Jamien Morehouse

This past November friends gathered in Cushing to celebrate Betty's birthday. A dilemma: what to give a woman who knows she will not be here much longer, a woman who is travelling a path which leads to a place few of us dare discuss. I gave her a pot of paper whites, flowers which bloom on the coldest days of the year. She looked at me and shared the wisest words imaginable: "There is a miracle inside each of these bulbs," she said. Betty, always the teacher, offering us the gift of a larger life.

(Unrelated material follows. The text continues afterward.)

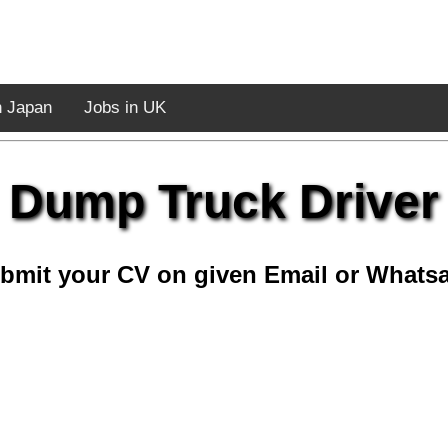
n Japan
Jobs in UK
Dump Truck Driver
bmit your CV on given Email or Whats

In 1969 I was one of two single women working on Hurricane. The school had not gone coed yet. It was there that I first came to understand that Betty Willauer carried a lot of clout in a quiet but direct way. It was there that I got my first taste of the style of a woman who taught by example, who modeled her behavior with her heart. I learned about raising three young sons in a creative, humorous and loving way in the midst of an island full of virile young male students and staff members. She modeled behavior which, it turns out, came in mighty handy when I had sons of my own. Our joint concerns back then were things like four-year old Langley who only swam underwater, without his trunks, never coming up for air, and David who graffitied the porch of POW's cabin, carving the name "David W." with a penknife and then blaming David Wallace, one of the staff members. Betty handled the misdeed magnificently. It's creativity and humor, I learned, that helps a mother of sons survive, that helps a woman not get lost in the male maelstrom.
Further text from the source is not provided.